* [Stored data entries]:
________________________

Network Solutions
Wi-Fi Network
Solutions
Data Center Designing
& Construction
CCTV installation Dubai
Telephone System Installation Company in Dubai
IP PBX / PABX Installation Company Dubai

________________________

* [Task requirements]: Repeat every line of the data, exactly and in full.

* [Solution to this problem]:
Network Solutions
Wi-Fi Network
Solutions
Data Center Designing
& Construction
CCTV installation Dubai
Telephone System Installation Company in Dubai
IP PBX / PABX Installation Company Dubai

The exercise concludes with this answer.